L’affaire Leslie et Kevin, qui a choqué la France, remonte à la nuit du 25 au 26 novembre 2022. Ce soir-là, le couple disparaît mystérieusement après une soirée à Prahecq, près de Niort. Trois mois plus tard, leurs corps sont retrouvés à Puyravault et Virson (Charente-Maritime), dans des circonstances sordides. Selon l’accusation, Nathan Badji aurait été présent aux côtés de Tom Trouillet, le cerveau présumé du guet-apens, lorsque Leslie et Kevin ont été agressés et battus à mort. Il aurait également aidé à faire disparaître les corps.

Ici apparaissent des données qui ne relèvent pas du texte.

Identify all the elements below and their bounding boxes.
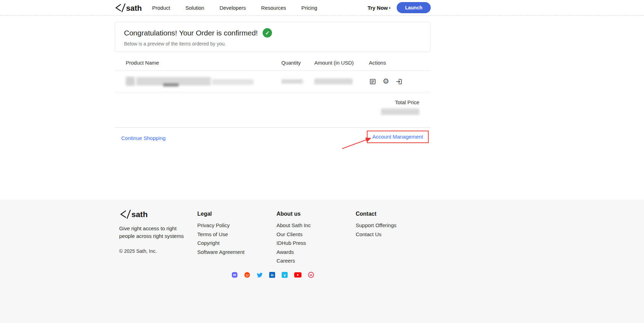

La décision de la justice passe d’autant plus mal que les demandes répétées des proches des victimes pour être entendus par le juge d’instruction ont toutes été rejetées, déplore Me Béthune de Moro. « La justice ne prend pas le temps d’écouter la famille, mais elle laisse filer l’un des auteurs présumés de ce crime particulièrement sordide », s’insurge l’avocat.
Sur les cinq suspects mis en examen, deux restent incarcérés : Tom Trouillet, l’instigateur présumé des assassinats et Mickaël Zadi, qui aurait participé aux meurtres, au nettoyage de la scène de crime et à la dissimulation des corps.
Nathan Badji, lui, retrouve la liberté, au grand dam des proches des victimes. Un couac judiciaire qui ne devrait pas manquer de faire réagir.